Executive Profile
Technical Operations & Operational Resilience Leader with 25 years' experience across global SaaS and Tier-1 financial services. Proven record leading major incident command, governing enterprise change processes, and strengthening platform reliability across large-scale Linux estates in 24/7 trading and cloud environments. Experienced in aligning Engineering, SRE, Security, and executive stakeholders during high-impact incidents while driving long-term systemic improvements. Combines deep technical credibility with operational governance leadership. RHCSA certified.
Executive Capabilities
Operational Resilience & Incident Leadership
- Major incident command (customer-facing & internal)

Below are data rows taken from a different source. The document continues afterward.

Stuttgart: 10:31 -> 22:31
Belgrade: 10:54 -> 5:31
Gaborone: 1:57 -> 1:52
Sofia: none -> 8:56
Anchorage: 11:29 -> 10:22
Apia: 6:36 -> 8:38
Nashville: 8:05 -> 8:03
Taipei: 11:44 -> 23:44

- Crisis bridge leadership & executive communication
- Blameless post-incident review governance
- Service restoration within SLA environments
Change & Risk Governance
- Chairing Change Advisory Board (CAB)
- Enterprise change risk oversight
- Production risk mitigation & rollback governance
- Continuous improvement of ITIL-aligned processes
Platform & Infrastructure Oversight
- Large-scale Linux estates
- High-availability & clustered environments
- DNS & core services architecture
- Disaster Recovery coordination & validation
Organisational Leadership
- Cross-functional coordination (Engineering, SRE, Security)
- Customer-facing incident communication
- Mentorship & capability development
- Product ownership for internal operational tooling
Career Highlights
Box · United Kingdom
Senior operational leader at the intersection of Engineering, SRE, Security, and Executive Leadership - responsible for incident command, change governance, and operational maturity across production environments.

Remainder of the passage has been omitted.